典型例は生後1か月以内に発症し、眼球が上転する発作や全身を硬直させる発作がみられ、自発的な運動は少なく、首もすわらず、ほとんどの患者が生涯寝たきりの生活を送ることになる。
研究成果
今回、兄妹(15歳男子と12歳女子)で発症したAADC欠損症患者に対して治療を行った。治療前は手指をわずかに動かせる程度で、ほぼ毎日、眼球を上転させる発作からはじまる全身の強直発作が数時間みられる状態だった。

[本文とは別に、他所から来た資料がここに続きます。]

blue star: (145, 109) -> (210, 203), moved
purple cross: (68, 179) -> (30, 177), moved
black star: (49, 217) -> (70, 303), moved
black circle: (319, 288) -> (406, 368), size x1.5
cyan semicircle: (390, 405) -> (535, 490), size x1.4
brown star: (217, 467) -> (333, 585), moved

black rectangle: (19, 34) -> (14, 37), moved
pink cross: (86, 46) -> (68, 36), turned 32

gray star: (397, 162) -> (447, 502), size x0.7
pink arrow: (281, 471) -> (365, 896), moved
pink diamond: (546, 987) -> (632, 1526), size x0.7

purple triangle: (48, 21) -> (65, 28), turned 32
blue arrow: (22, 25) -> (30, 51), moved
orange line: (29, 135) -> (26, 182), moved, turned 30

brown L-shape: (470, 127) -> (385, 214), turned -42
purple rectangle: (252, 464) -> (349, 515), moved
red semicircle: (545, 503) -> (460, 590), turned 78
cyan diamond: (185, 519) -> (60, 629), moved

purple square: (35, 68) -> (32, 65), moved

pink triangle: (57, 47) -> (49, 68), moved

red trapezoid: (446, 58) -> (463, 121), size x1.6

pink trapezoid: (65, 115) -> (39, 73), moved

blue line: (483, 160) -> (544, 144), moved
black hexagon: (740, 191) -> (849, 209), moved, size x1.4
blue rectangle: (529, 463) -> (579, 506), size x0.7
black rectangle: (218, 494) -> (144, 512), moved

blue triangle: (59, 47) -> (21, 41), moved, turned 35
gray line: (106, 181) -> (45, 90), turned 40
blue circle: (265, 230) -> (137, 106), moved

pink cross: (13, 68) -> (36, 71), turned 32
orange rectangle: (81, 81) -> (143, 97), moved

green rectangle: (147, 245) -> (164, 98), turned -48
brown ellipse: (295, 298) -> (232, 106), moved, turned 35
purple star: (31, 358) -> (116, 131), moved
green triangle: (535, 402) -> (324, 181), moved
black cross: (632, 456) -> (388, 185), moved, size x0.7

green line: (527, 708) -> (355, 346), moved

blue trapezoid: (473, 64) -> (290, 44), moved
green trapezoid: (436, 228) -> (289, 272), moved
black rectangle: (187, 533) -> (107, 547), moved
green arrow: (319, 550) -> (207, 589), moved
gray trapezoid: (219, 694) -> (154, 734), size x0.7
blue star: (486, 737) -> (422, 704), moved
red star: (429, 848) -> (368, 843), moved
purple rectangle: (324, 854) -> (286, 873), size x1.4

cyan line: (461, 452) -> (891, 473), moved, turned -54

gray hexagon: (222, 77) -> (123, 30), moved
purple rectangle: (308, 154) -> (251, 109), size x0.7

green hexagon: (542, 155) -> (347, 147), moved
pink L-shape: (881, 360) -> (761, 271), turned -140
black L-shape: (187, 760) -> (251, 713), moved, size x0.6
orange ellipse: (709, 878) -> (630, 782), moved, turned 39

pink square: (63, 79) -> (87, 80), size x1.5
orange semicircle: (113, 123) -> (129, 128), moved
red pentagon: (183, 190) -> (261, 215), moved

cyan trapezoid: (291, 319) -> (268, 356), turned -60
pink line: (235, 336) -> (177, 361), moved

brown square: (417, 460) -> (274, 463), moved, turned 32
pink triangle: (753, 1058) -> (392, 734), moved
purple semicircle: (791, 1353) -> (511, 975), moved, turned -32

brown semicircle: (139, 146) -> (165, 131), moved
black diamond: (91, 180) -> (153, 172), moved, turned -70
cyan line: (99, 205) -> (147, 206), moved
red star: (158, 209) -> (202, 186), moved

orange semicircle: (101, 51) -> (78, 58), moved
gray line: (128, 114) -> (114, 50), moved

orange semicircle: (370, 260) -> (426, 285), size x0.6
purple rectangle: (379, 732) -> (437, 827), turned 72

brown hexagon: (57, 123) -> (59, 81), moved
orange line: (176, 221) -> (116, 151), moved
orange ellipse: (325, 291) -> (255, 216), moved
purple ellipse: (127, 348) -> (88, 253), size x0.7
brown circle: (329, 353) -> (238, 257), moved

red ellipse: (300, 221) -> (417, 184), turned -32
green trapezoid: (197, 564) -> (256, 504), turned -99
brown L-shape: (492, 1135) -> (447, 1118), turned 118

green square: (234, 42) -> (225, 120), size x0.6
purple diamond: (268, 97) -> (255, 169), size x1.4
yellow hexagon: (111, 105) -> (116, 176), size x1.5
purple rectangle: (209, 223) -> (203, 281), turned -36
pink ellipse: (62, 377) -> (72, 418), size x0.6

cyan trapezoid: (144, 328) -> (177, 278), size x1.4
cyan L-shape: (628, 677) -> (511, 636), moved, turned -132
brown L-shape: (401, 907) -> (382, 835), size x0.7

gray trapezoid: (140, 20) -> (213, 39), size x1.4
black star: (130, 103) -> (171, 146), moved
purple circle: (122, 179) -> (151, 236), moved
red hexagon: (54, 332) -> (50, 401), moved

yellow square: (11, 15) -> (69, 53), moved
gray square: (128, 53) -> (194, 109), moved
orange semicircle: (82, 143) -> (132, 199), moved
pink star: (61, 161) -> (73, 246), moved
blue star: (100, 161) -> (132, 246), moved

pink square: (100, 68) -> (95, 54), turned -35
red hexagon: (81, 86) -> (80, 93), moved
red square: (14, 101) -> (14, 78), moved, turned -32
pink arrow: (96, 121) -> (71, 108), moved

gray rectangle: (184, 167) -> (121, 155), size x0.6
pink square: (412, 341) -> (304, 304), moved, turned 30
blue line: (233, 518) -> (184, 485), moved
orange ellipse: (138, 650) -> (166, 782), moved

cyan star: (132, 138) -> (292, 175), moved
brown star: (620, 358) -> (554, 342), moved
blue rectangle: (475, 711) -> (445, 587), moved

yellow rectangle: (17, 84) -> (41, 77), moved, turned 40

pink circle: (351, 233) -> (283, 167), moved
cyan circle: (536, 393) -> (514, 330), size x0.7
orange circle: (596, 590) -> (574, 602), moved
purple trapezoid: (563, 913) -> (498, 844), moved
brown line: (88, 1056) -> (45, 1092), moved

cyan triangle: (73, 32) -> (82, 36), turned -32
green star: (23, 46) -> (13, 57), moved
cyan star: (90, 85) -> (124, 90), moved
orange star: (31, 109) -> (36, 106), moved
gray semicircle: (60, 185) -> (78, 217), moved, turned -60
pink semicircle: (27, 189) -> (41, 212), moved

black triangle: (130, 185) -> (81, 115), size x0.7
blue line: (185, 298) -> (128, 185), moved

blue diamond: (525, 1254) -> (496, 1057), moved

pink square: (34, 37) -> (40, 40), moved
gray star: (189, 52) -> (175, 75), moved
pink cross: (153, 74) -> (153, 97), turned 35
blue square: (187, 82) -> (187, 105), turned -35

2名に対し、定位脳手術により両側線条体(被殻)にヒトAADC遺伝子を組み込んだAAV-hAADC−2ベクターを注入した。経過は良好で、特に副作用もみられていない。
PET検査で、治療前はAADCの働きを検出する信号がみられなかったのに対し、治療2か月後には2名とも高信号がみられ、治療の効果が示された。また、苦痛な全身のジストニア発作が2名ともなくなり、1名は寝たきりの状態から、現在では歩行練習を行えるほど改善している。
今回の研究により、AADC欠損症に対するAAVベクターを用いた遺伝子治療の有効性が示された。今回の研究成果は、AADC欠損症だけでなく、多くの難治性小児神経疾患の治療法開発に道を開くものとなる。